Background: Clear-cell renal cell carcinoma (ccRCC) is the most common malignant kidney cancer. However, the tumor microenvironment and crosstalk involved in metabolic reprogramming in ccRCC are not well-understood.

Methods: We used The Cancer Genome Atlas to obtain ccRCC transcriptome data and clinical information. The E-MTAB-1980 cohort was used for external validation. The GENECARDS database contains the first 100 solute carrier (SLC)-related genes. The predictive value of SLC-related genes for ccRCC prognosis and treatment was assessed using univariate Cox regression analysis. An SLC-related predictive signature was developed through Lasso regression analysis and used to determine the risk profiles of patients with ccRCC. Patients in each cohort were separated into high- and low-risk groups based on their risk scores. The clinical importance of the signature was assessed through survival, immune microenvironment, drug sensitivity, and nomogram analyses using R software.

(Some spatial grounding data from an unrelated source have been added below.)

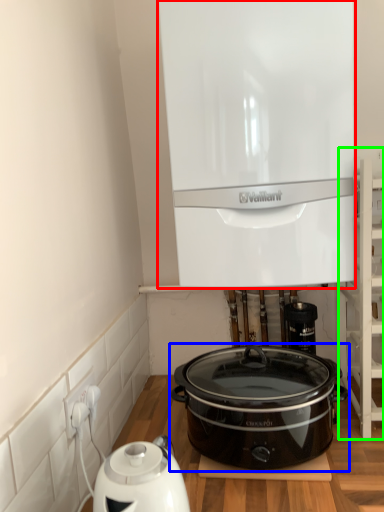 Question: Estimate the real-world distances between objects in this image. Which object is farther from home appliance (highlighted by a red box), slow cooker (highlighted by a blue box) or shelf (highlighted by a green box)?

Choices:
 (A) slow cooker
 (B) shelf

Answer: (A) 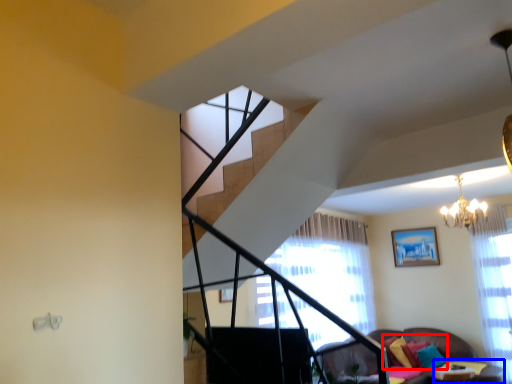 Question: Which point is closer to the camera, pillow (highlighted by a red box) or table (highlighted by a blue box)?

Choices:
 (A) pillow
 (B) table

Answer: (B) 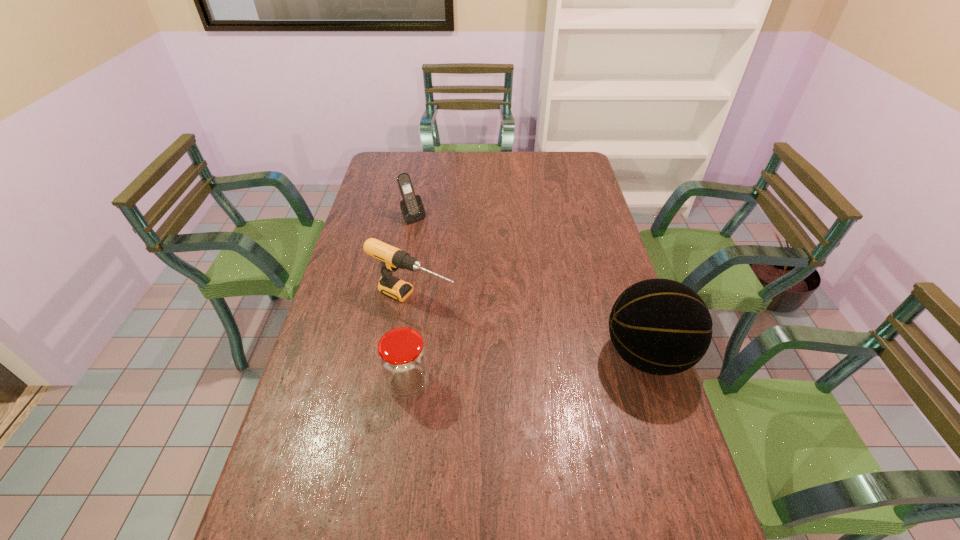 Identify the location of vacant space that satisfies the following two spatial constraints: 1. on the back side of the basketball; 2. on the left side of the jar. (412, 355). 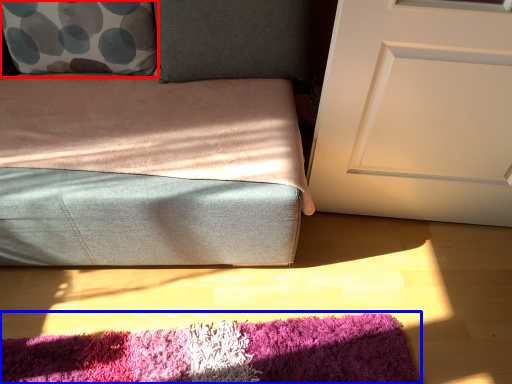 Question: Which of the following is the farthest to the observer, throw pillow (highlighted by a red box) or mat (highlighted by a blue box)?

Choices:
 (A) throw pillow
 (B) mat

Answer: (A) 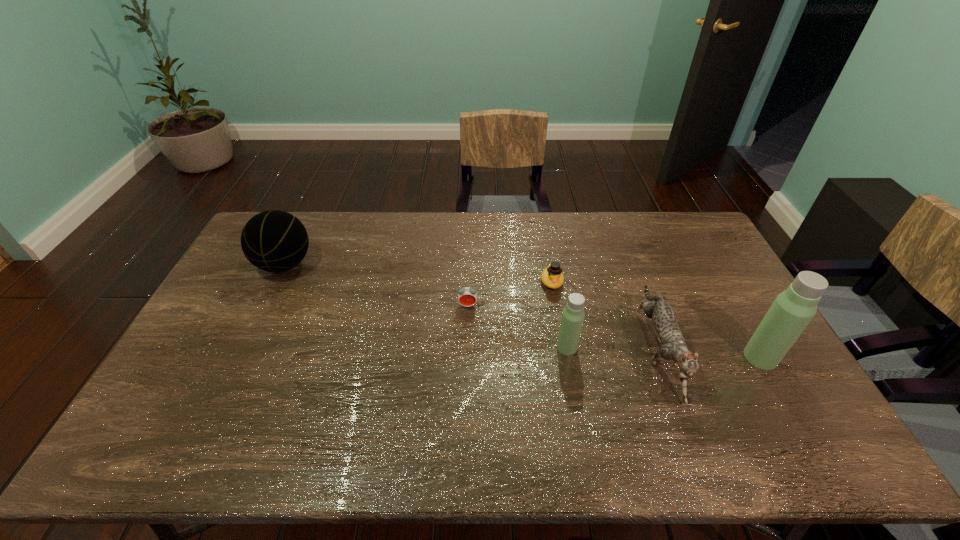 In order to click on vacant space situated 0.300m on the right of the leftmost object in this screenshot , I will do `click(401, 265)`.

In order to click on free space located 0.070m on the front-facing side of the duck in this screenshot , I will do `click(557, 309)`.

Locate an element on the screen. free space located 0.090m on the face of the second object from left to right is located at coordinates (467, 332).

Locate an element on the screen. The width and height of the screenshot is (960, 540). object that is at the far edge is located at coordinates (275, 241).

Locate an element on the screen. object situated at the near edge is located at coordinates (673, 346).

Locate an element on the screen. object positioned at the left edge is located at coordinates (275, 241).

At what (x,y) coordinates should I click in order to perform the action: click on object that is at the right edge. Please return your answer as a coordinate pair (x, y). Looking at the image, I should click on (792, 310).

Identify the location of object positioned at the far left corner. (275, 241).

The height and width of the screenshot is (540, 960). In the image, there is a desktop. Identify the location of vacant region at the far edge. (650, 238).

The height and width of the screenshot is (540, 960). In the image, there is a desktop. What are the coordinates of `vacant region at the near edge` in the screenshot? It's located at (571, 397). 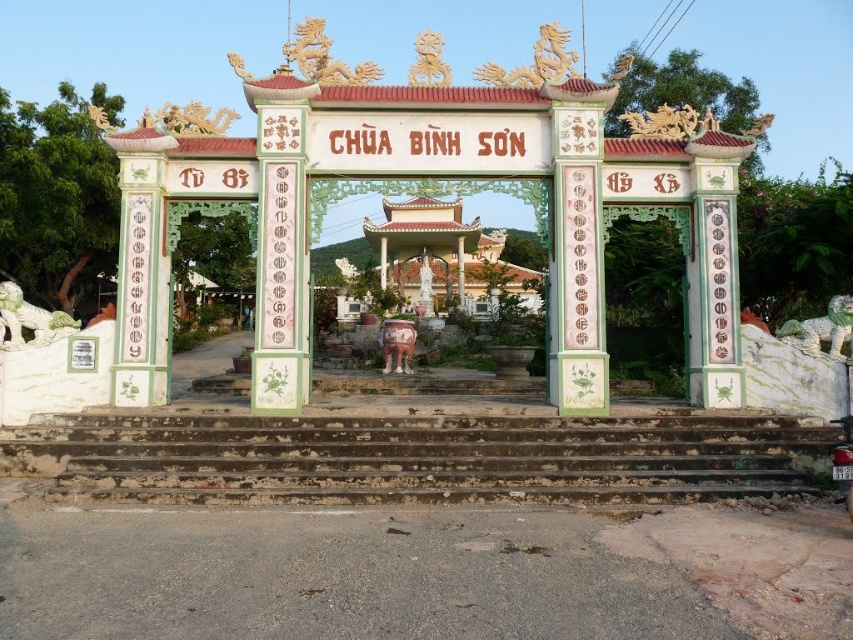 You are standing in front of the temple gate of Chua Binh Son. There are two points marked on the gate. One is at coordinate point (479, 481) and the other is at point (850, 304). Which point is closer to you?

Point (479, 481) is closer to the viewer than point (850, 304). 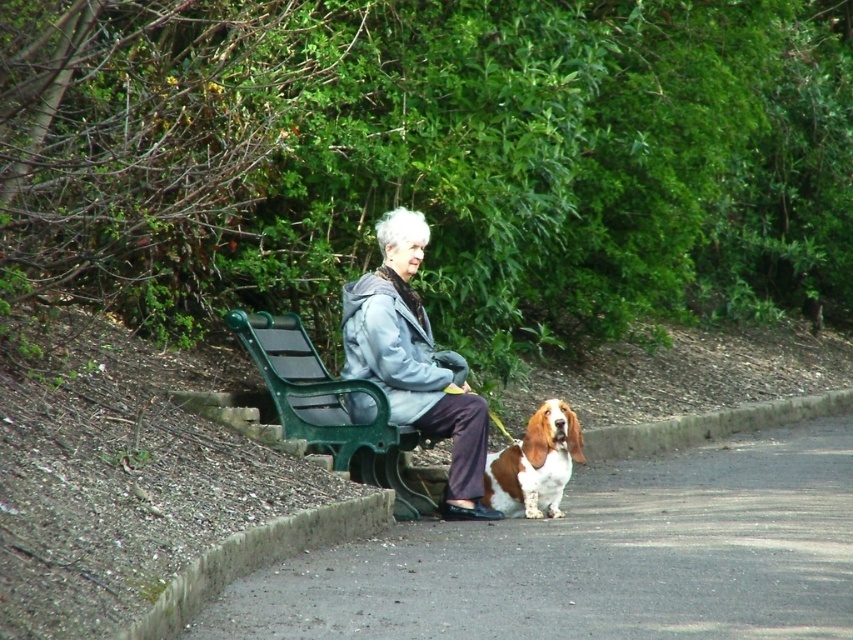 Question: Which of the following is the farthest from the observer?

Choices:
 (A) (498, 499)
 (B) (305, 340)

Answer: (B)

Question: Which point appears farthest from the camera in this image?

Choices:
 (A) (427, 410)
 (B) (384, 589)
 (C) (292, 323)
 (D) (509, 497)

Answer: (C)

Question: Is green plastic bench at center wider than brown and white fur at lower center?

Choices:
 (A) yes
 (B) no

Answer: (A)

Question: Can you confirm if smooth asphalt road at lower center is positioned to the left of green plastic bench at center?

Choices:
 (A) yes
 (B) no

Answer: (B)

Question: Does green plastic bench at center have a greater width compared to brown and white fur at lower center?

Choices:
 (A) yes
 (B) no

Answer: (A)

Question: Which of the following is the closest to the observer?

Choices:
 (A) green plastic bench at center
 (B) gray fleece jacket at center
 (C) brown and white fur at lower center
 (D) smooth asphalt road at lower center

Answer: (D) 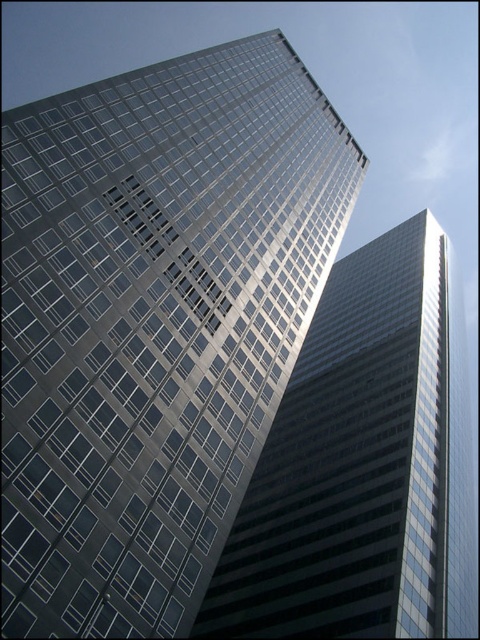 Question: Does glossy glass building at center lie in front of reflective glass skyscraper at center?

Choices:
 (A) no
 (B) yes

Answer: (B)

Question: Which object appears closest to the camera in this image?

Choices:
 (A) glossy glass building at center
 (B) reflective glass skyscraper at center

Answer: (A)

Question: Does glossy glass building at center have a lesser width compared to reflective glass skyscraper at center?

Choices:
 (A) yes
 (B) no

Answer: (A)

Question: Is glossy glass building at center further to camera compared to reflective glass skyscraper at center?

Choices:
 (A) no
 (B) yes

Answer: (A) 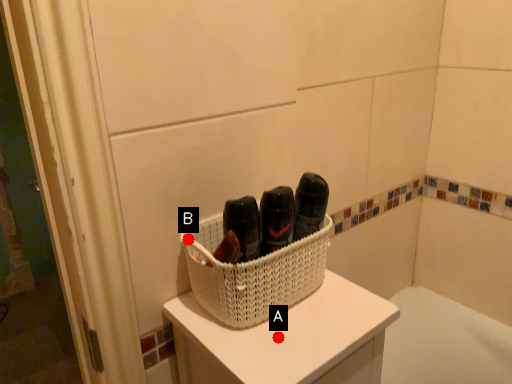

Results: SLC25A23SLC25A42SLC5A1SLC3A1SLC25A37SLC5A6SLCO5A1, and SCP2 comprised the signatures of the eight SLC-related genes. Patients with ccRCC were separated into high- and low-risk groups based on the risk value in the training and validation cohorts; the high-risk group had a significantly worse prognosis (p < 0.001). The risk score was an independent predictive indicator of ccRCC in the two cohorts according to univariate and multivariate Cox regression (p < 0.05). Analysis of the immune microenvironment showed that immune cell infiltration and immune checkpoint gene expression differed between the two groups (p < 0.05). Drug sensitivity analysis showed that compared to the low-risk group, the high-risk group was more sensitive to sunitinib, nilotinib, JNK-inhibitor-VIII, dasatinib, bosutinib, and bortezomib (p < 0.001). Survival analysis and receiver operating characteristic curves were validated using the E-MTAB-1980 cohort.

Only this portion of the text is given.